Having spoken to his brother in hospital, Matthew Rowley said Charlie told him the nerve agent was contained in a perfume bottle.
What has the government said?
Prime Minister Theresa May said her thoughts were with the victims of the poisoning, adding: "the people of Salisbury and Amesbury have shown incredible resilience".
The government has allocated additional funds to support businesses and "to meet unexpected costs". In total, the region has been given more than £7.5m to help it cope with the Novichok cases.
Home Secretary Sajid Javid said that working out whether there was a connection to the attempted murders of Yulia and Sergei Skripal was "clearly the main line of inquiry".
"We will stand up to the actions that threaten our security," he added.
What has Russia said?
The government accused Russia of being behind the poisoning of the Skripals in March, which Moscow denied, souring relations between the two countries.
Russia said Mrs May's government was subjecting them "to hell" over the incident in Amesbury.
Russian foreign ministry spokeswoman Maria Zakharova urged police not to be led by the "dirty political game" and said she was confident London would have to apologise to Russia.
What is the health advice?
Public Health England says the risk to the wider public is low, but has urged anyone who may have visited the locations that have been cordoned off by police to wash and clean their clothing and personal items.

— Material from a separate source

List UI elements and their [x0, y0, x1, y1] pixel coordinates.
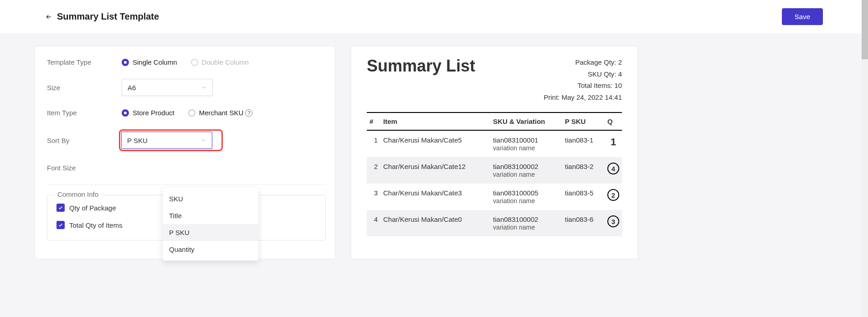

Although they said there was "no immediate" danger, anyone who was at the five areas between 22:00 BST on 29 June and 18:30 BST on 30 June should:
- Wash the clothing they were wearing
- Wipe down personal items like phones and bags with cleansing or baby wipes
- Double-bag any items which are dry-clean only
Chief medical officer Sally Davies has also warned those in the area against picking up "any foreign object which could contain liquid or gel".